Henry Kissinger discusses decision-making at Harvard's Sanders Theatre in April. Moderated by Belfer Center Director Graham Allison, panelists included Harvard University Distinguished Service Professor Joseph Nye and doctoral student Jessica Blankshain.
Kissinger's Return to Harvard Draws Enthusiastic Crowd
Harvard President Drew Faust called him “one of Harvard’s most legendary graduates” as she welcomed Henry Kissinger back to campus as part of the university’s 375th anniversary celebration. And the overflow crowd that gathered to hear him speak at Sanders Theatre on April 11 was testimony to that legend.
After his round-table discussion with Belfer Center Director Graham Allison, Harvard University Distinguished Professor Joseph Nye, and Kennedy School doctoral student Jessica Blankshain, the 88-year-old Kissinger mingled with students who crowded the stage to have him sign copies of his latest book, On China.
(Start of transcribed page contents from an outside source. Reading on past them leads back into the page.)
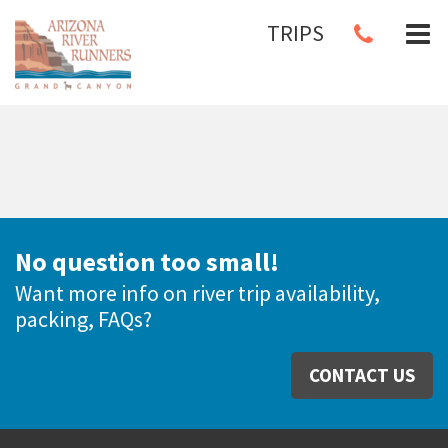
TRIPS
No question too small!
Want more info on river trip availability,
packing, FAQs?
CONTACT US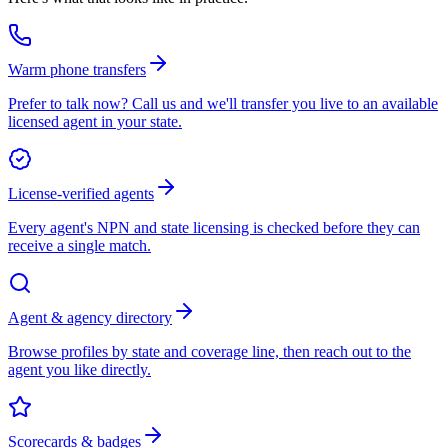
Warm phone transfers
Prefer to talk now? Call us and we'll transfer you live to an available
licensed agent in your state.
License-verified agents
Every agent's NPN and state licensing is checked before they can
receive a single match.
Agent & agency directory
Browse profiles by state and coverage line, then reach out to the
agent you like directly.
Scorecards & badges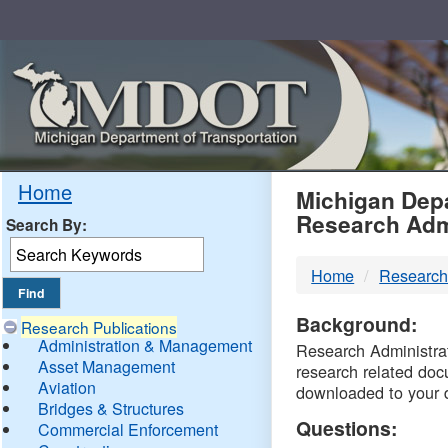
Skip
Navigation
MDO
Home
Michigan Depa
Research Adm
Search By:
-
Home
Research
DTM
Background:
Research Publications
Administration & Management
Research Administrati
Asset Management
research related doc
Aviation
downloaded to your 
Bridges & Structures
Questions:
Commercial Enforcement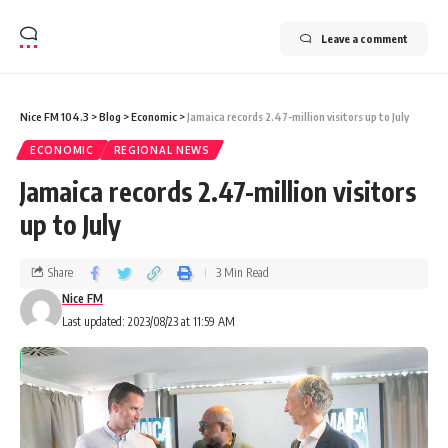
Leave a comment
Nice FM 104.3
>
Blog
>
Economic
>
Jamaica records 2.47-million visitors up to July
ECONOMIC
REGIONAL NEWS
Jamaica records 2.47-million visitors
up to July
Share
3 Min Read
Nice FM
Last updated: 2023/08/23 at 11:59 AM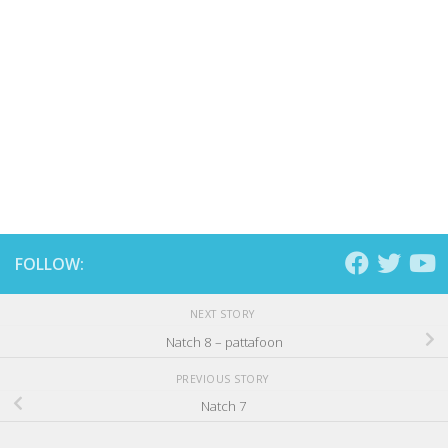
FOLLOW:
NEXT STORY
Natch 8 – pattafoon
PREVIOUS STORY
Natch 7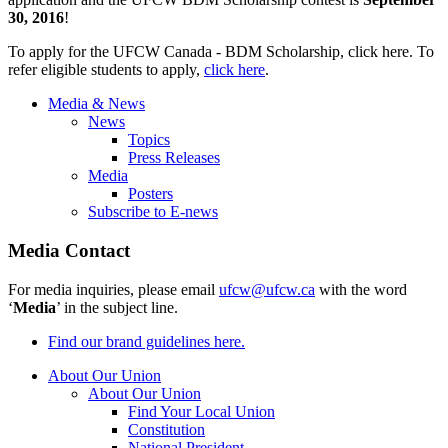
30, 2016
!
To apply for the UFCW Canada - BDM Scholarship, click here. To
refer eligible students to apply,
click here
.
Media & News
News
Topics
Press Releases
Media
Posters
Subscribe to E-news
Media Contact
For media inquiries, please email
ufcw@ufcw.ca
with the word
‘
Media
’ in the subject line.
Find our brand guidelines here.
About Our Union
About Our Union
Find Your Local Union
Constitution
National President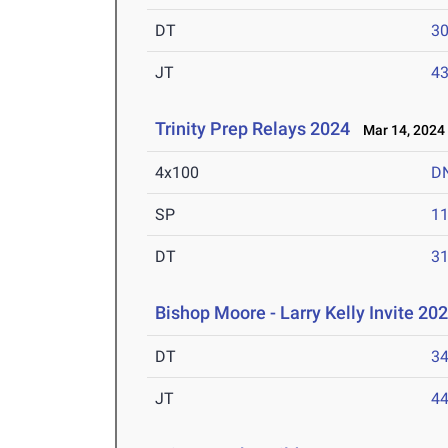
DT
3
JT
4
Trinity Prep Relays 2024
Mar 14, 2024
4x100
D
SP
1
DT
3
Bishop Moore - Larry Kelly Invite 202
DT
3
JT
4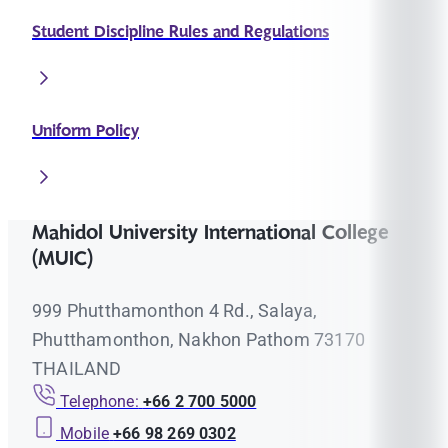
Student Discipline Rules and Regulations
Uniform Policy
Mahidol University International College
(MUIC)
999 Phutthamonthon 4 Rd., Salaya,
Phutthamonthon, Nakhon Pathom 73170
THAILAND
Telephone:
+66 2 700 5000
Mobile
+66 98 269 0302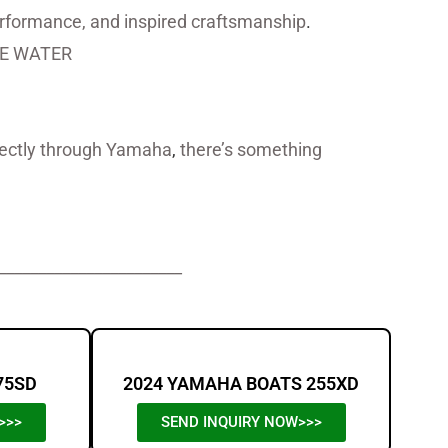
performance, and inspired craftsmanship
.
E WATER
irectly through Yamaha
,
there’s something
_______________________
75SD
2024 YAMAHA BOATS 255XD
>>>
SEND INQUIRY NOW>>>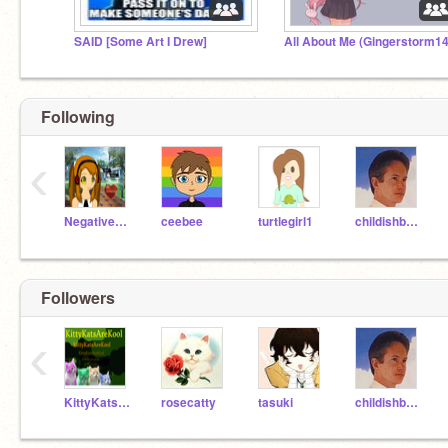
SAID [Some Art I Drew]
Following
‹
NegativeNarwhalz
ceebee
turtlegirl1
childishbeat
Followers
‹
KittyKatsareKool
rosecatty
tasuki
childishbeat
There were a few echoes of the anti-Vietnam War protests that dogged Kissinger when he served as national security adviser and then Secretary of State under Presidents Nixon and Ford from 1969 to 1977. Kissinger responded to one critical question by saying: “No one had a bigger interest in ending the war than the people who were in office.”
Kissinger described the stark contrast he encountered when he joined the government after 15 years as a Harvard professor of government. He said an academic scholar “can pick his topic. He can work on it for as long as he wants. He can choose the best possible vision of it, and he has the option of changing his mind. None of these options exist for the statesman. Issues present themselves and have to be dealt with in a finite period of time.”